We had found and cured this bug some years ago in the C version of TinyGP, but it somehow made it into the Java version (probably because I did the conversion before the bug had been found).

The bug has now been fixed in the
online version of TinyGP.java

My most sincere apologies to any users of this system.

Wednesday 26 November 2008

Odyssy 20001

The book is sky rocketing. Amazingly, 8 months (to the day!) since its launch, today we passed the 20,000 copies limit (hitting 20001 to the last check, hence the title of this post). Of these approx 98.7% are (genuine) downloads and 1.3% paper copies.

Many thanks!

Tuesday 18 November 2008

A (potential) bug in TinyGP

Many thanks to Muhammad Atif Azad who found a bug in my implementation of the grow method. Quoting from his email:

The 'grow' function returns -1 if we go past the maximum size limit. Consider the following line of code:

return( grow( buffer, grow( buffer, pos+1, max,depth-1), max,depth-1 ) );

Let's say the nested grow returns -1. The outer grow accepts it for 'pos' i.e. index to next location in the tree to grow. There is no check inside the function grow against (pos == -1). Thus, it would raise a run time exception if used.

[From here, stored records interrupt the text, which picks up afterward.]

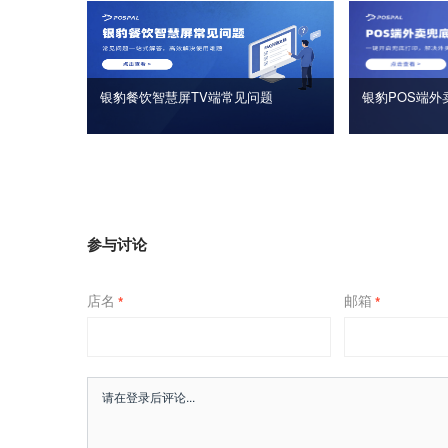
银豹餐饮智慧屏TV端常见问题
银豹POS端外
参与讨论
店名
邮箱
*
*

The reason it may not have occurred so far may be that we reach the depth constraint earlier than the size limit.

Indeed Atif is right: since by default MAX_LEN is set to 10,000, in order for the bug to occur one needs to use very big initial maximum depths so that individuals with more than 10,000 nodes may be created.

The online version of TinyGP (available here) has a fix for this potential bug.

PS: In the original version of TinyGP, the code to perform point mutation replaced terminals with variables. This implied a bias in that random constants were actively removed from the population when mutation was switched on. Atif pointed this out to me recently. The current version of TinyGP does not have this bias.